> **Exercise**
Without the pictures, give the records again exactly as they appear.

> **Source data**
>>
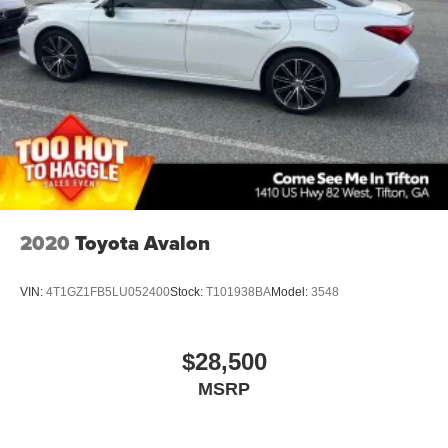
Wheels: 16in 10-Spoke Silver-Painted Alloy
2020
Toyota Avalon
VIN:
4T1GZ1FB5LU052400
Stock:
T101938BA
Model:
3548
$28,500
MSRP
<<
> **Expected answer**
Wheels: 16in 10-Spoke Silver-Painted Alloy
2020
Toyota Avalon
VIN:
4T1GZ1FB5LU052400
Stock:
T101938BA
Model:
3548
$28,500
MSRP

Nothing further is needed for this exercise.